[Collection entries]
╔══

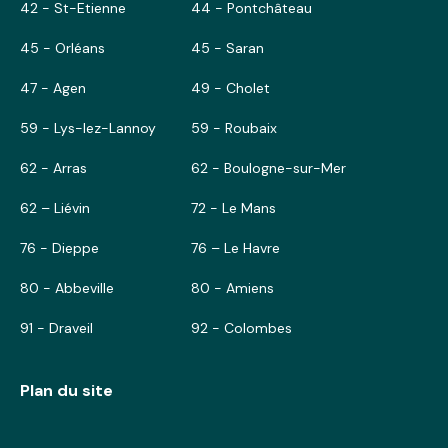
42 - St-Etienne
44 - Pontchâteau
45 - Orléans
45 - Saran
47 - Agen
49 - Cholet
59 - Lys-lez-Lannoy
59 - Roubaix
62 - Arras
62 - Boulogne-sur-Mer
62 – Liévin
72 - Le Mans
76 - Dieppe
76 – Le Havre
80 - Abbeville
80 - Amiens
91 - Draveil
92 - Colombes
Plan du site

╚══

■ What is needed
An exact copy of the lines from the one holding "80 - Abbeville" through the end of the data is the whole answer.

■ Result
80 - Abbeville
80 - Amiens
91 - Draveil
92 - Colombes
Plan du site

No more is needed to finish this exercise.